We voted. The Rocket gets in the feisty club.
A Little Fact: Richard punched two referees—on separate occasions.
Air Force quarterback Dee Dowis was 5’10” and 153 pounds of option-running frustration for his opponents.
Dowis worked his magic in Air Force’s wishbone offense, running the option with a skill and grit that earned him accolades as a “four-star field general.”
The high school recruit “nobody wanted” went on to set the NCAA Division I record for career yards rushed by a quarterback (later broken by someone else on this list).
A Little Fact: Dowis finished sixth in the 1989 Heisman Trophy vote.
No matter where he is in the league or how he is getting the ball—once Darren Sproles get the rock in his hands, things are about to get interesting.
Sproles has that escape-artist quality and runs into thickets of defenders, only to shoot out the other side running free.

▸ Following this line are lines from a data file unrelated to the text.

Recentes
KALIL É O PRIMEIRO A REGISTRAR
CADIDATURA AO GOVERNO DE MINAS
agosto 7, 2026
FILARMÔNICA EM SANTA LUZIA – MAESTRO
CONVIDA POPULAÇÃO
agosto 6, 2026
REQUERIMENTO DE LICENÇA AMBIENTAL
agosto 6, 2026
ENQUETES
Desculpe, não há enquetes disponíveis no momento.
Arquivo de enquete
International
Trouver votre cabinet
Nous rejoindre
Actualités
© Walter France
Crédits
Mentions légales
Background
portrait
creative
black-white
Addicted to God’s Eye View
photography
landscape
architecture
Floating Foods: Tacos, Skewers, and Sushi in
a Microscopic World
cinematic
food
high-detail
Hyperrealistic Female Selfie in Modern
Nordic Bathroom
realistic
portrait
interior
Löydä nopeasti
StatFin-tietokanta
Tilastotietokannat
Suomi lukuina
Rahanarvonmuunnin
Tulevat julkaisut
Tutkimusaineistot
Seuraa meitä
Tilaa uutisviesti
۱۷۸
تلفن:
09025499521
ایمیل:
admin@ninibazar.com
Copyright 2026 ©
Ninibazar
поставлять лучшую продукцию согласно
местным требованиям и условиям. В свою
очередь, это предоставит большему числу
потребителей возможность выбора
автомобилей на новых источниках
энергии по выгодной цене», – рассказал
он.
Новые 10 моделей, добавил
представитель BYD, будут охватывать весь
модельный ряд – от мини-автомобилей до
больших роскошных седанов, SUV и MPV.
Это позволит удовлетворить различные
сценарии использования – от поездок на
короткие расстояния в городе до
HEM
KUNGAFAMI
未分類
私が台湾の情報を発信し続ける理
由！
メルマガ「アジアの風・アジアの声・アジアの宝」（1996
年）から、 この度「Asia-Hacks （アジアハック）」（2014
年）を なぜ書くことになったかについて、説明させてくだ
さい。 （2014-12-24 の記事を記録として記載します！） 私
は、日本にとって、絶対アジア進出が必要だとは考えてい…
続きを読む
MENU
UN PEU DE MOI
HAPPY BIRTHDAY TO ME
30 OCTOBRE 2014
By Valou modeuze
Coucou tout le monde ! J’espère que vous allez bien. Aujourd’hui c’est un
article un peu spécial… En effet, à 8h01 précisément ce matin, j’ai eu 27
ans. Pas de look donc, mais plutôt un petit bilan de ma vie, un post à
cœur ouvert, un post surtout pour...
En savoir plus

His ability to run the ball and return kicks helped him earn the NFL record for single-season all-purpose yards, racking up 2,696 in total yardage in 2011.
A Little Fact: Sprole’s first two touchdowns in the NFL came in the same day, with him taking back both an opening kickoff and a punt for touchdowns in a 2007 game against the Indianapolis Colts.

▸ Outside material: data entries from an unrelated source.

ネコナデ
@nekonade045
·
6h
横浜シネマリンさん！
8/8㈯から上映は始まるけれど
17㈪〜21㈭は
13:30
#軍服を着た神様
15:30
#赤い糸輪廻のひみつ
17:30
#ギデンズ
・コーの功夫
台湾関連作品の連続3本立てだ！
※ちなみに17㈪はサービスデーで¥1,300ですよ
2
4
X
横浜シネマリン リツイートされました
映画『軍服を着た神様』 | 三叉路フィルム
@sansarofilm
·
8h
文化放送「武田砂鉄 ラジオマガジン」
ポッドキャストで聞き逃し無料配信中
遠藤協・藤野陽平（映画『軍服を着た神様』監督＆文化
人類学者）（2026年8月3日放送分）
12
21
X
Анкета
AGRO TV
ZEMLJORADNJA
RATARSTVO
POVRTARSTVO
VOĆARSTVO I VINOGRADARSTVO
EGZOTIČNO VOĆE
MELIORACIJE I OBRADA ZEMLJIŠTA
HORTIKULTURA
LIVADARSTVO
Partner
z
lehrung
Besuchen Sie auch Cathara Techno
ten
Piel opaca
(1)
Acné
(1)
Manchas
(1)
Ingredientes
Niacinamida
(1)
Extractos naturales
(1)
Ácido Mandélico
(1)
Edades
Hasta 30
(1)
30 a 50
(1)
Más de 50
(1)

Speed. Intensity. Physics-murdering free kicks.
Brazilian wingback Roberto Carlos was a special player for the Spanish soccer club Real Madrid as well as the Brazil national team.
Carlos was quick like the bunny rabbit, a strong challenger and he plied his trade in professional soccer for 21 years (1991-2012), helping Brazil win the World Cup in 2002.

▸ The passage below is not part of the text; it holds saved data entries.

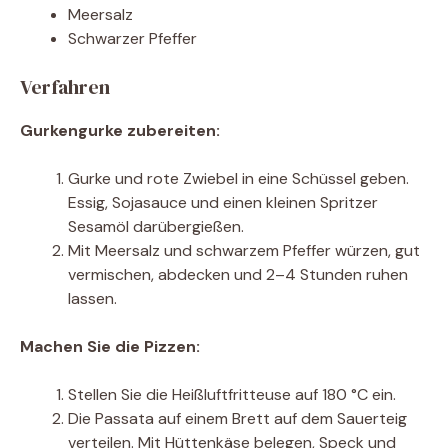
Meersalz
Schwarzer Pfeffer
Verfahren
Gurkengurke zubereiten:
Gurke und rote Zwiebel in eine Schüssel geben.
Essig, Sojasauce und einen kleinen Spritzer
Sesamöl darübergießen.
Mit Meersalz und schwarzem Pfeffer würzen, gut
vermischen, abdecken und 2–4 Stunden ruhen
lassen.
Machen Sie die Pizzen:
Stellen Sie die Heißluftfritteuse auf 180 °C ein.
Die Passata auf einem Brett auf dem Sauerteig
verteilen. Mit Hüttenkäse belegen, Speck und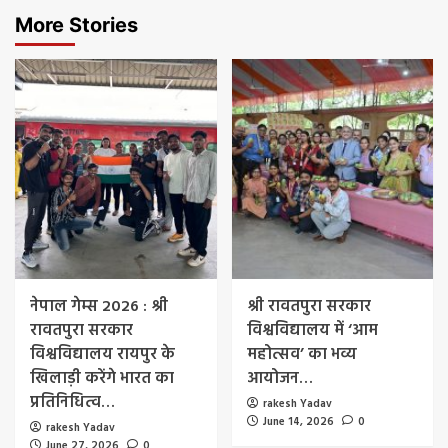
More Stories
नेपाल गेम्स 2026 : श्री
श्री रावतपुरा सरकार
रावतपुरा सरकार
विश्वविद्यालय में ‘आम
विश्वविद्यालय रायपुर के
महोत्सव’ का भव्य
खिलाड़ी करेंगे भारत का
आयोजन…
प्रतिनिधित्व…
rakesh Yadav
June 14, 2026
0
rakesh Yadav
June 27, 2026
0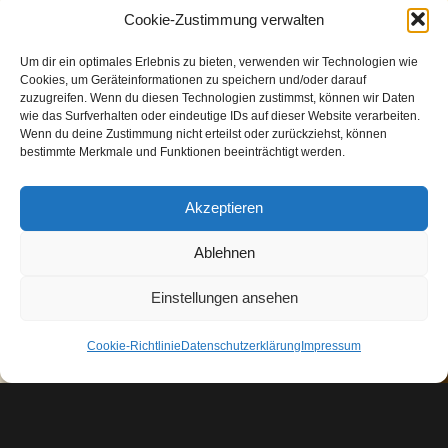
Cookie-Zustimmung verwalten
Um dir ein optimales Erlebnis zu bieten, verwenden wir Technologien wie
Cookies, um Geräteinformationen zu speichern und/oder darauf
zuzugreifen. Wenn du diesen Technologien zustimmst, können wir Daten
wie das Surfverhalten oder eindeutige IDs auf dieser Website verarbeiten.
Wenn du deine Zustimmung nicht erteilst oder zurückziehst, können
bestimmte Merkmale und Funktionen beeinträchtigt werden.
Akzeptieren
Ablehnen
Einstellungen ansehen
„Der ist kein Narr, der aufgibt, was er
nicht behalten kann, damit er gewinnt,
Cookie-Richtlinie
Datenschutzerklärung
Impressum
was er nicht verlieren kann.“
(Jim Elliott)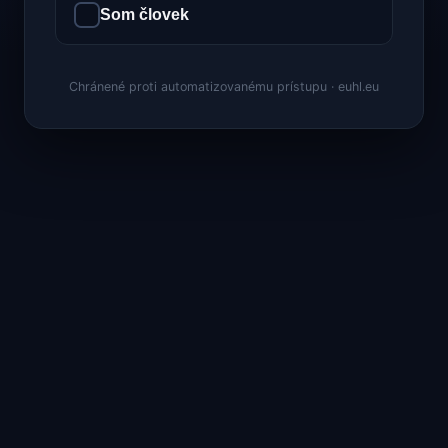
Som človek
Chránené proti automatizovanému prístupu · euhl.eu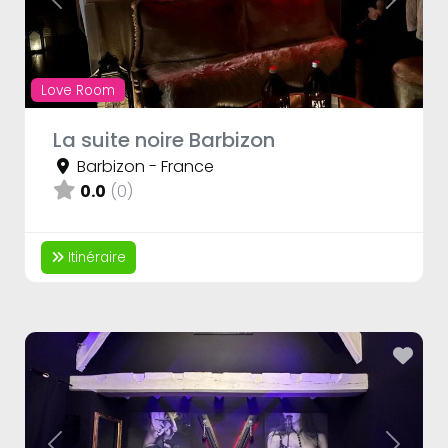
Previous
Next
Love Room
La suite noire Barbizon
Barbizon
-
France
0.0
(0)
Itinéraire
Fav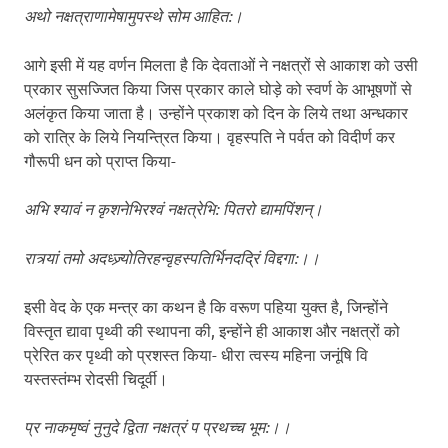
अथो नक्षत्राणामेषामुपस्थे सोम आहित:।
आगे इसी में यह वर्णन मिलता है कि देवताओं ने नक्षत्रों से आकाश को उसी
प्रकार सुसज्जित किया जिस प्रकार काले घोड़े को स्वर्ण के आभूषणों से
अलंकृत किया जाता है। उन्होंने प्रकाश को दिन के लिये तथा अन्धकार
को रात्रि के लिये नियन्त्रित किया। वृहस्पति ने पर्वत को विदीर्ण कर
गौरूपी धन को प्राप्त किया-
अभि श्यावं न कृशनेभिरश्वं नक्षत्रेभि: पितरो द्यामपिंशन्।
रात्र्यां तमो अदध्ज्र्योतिरहन्वृहस्पतिर्भिनदद्रिं विद्दगा:।।
इसी वेद के एक मन्त्र का कथन है कि वरूण पहिया युक्त है, जिन्होंने
विस्तृत द्यावा पृथ्वी की स्थापना की, इन्होंने ही आकाश और नक्षत्रों को
प्रेरित कर पृथ्वी को प्रशस्त किया- धीरा त्वस्य महिना जनूंषि वि
यस्तस्तंम्भ रोदसी चिदूर्वी।
प्र नाकमृष्वं नुनुदे द्विता नक्षत्रं प प्रथच्च भूम:।।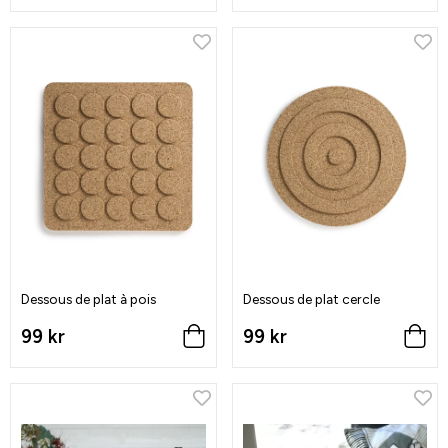
Dessous de plat à pois
Dessous de plat cercle
99 kr
99 kr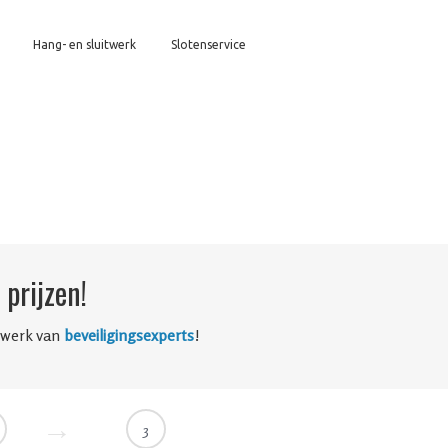
Hang- en sluitwerk
Slotenservice
prijzen!
twerk van
beveiligingsexperts
!
3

A Little Fact: Brazilian soccer legend Pélé named Carlos one of the 125 best soccer players ever.
Quite possibly one of the best point guards to ever slip on the short-shorts, John Stockton was a passing wizard and three-point assassin in the NBA.
The NBA’s all-time assist leader played for 19 seasons in the league and participated in 1,506 out of 1,526 possible games he could have played in.
If that’s not feisty, I don’t know what is.
A Little Fact: Stockton played in the 1992 Olympics with a fracture in his right fibula.
The Houston Astros traded little Joe Morgan to the Cincinnati Reds in 1971 with the hopes of replacing him with more power in the lineup.
Which turned out to be a very, very bad idea for him
Morgan’s bat would help the Reds win back-to-back World Series in 1975 and 1976—years in which he also won National League Player of the Year.
A Little Fact: After retiring from the sport of baseball, Morgan became a sportscaster. And he was terrible at it.
Anyone who ever had the pleasure of owning Warrick Dunn during his prime years in the NFL knows this little man has wheels.
Dunn tore up the NCAA during his time at Florida State, rushing for a still-standing school record of 3,959 yards in three years before being drafted by the Tampa Bay Buccaneers in 1997.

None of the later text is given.